• [The task] Search the records for the string "fost", then copy each line that has it.

• [Recorded data]
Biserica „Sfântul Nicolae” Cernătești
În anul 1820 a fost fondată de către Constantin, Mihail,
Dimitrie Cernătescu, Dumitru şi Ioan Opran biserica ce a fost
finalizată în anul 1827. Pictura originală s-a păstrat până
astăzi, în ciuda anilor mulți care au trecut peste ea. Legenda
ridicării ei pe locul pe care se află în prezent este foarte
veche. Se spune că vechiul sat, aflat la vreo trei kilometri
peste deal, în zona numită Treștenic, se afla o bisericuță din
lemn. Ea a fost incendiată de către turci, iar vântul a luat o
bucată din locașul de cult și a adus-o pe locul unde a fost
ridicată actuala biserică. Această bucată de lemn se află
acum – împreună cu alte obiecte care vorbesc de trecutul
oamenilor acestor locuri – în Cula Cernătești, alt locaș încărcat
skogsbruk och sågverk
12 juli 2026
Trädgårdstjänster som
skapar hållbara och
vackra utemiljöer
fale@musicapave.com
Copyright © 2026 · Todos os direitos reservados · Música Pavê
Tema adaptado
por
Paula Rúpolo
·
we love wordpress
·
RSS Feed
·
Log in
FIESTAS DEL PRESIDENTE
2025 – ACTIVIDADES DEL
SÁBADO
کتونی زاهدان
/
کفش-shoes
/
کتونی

• [Answer to the exercise]
În anul 1820 a fost fondată de către Constantin, Mihail,
Dimitrie Cernătescu, Dumitru şi Ioan Opran biserica ce a fost
lemn. Ea a fost incendiată de către turci, iar vântul a luat o
bucată din locașul de cult și a adus-o pe locul unde a fost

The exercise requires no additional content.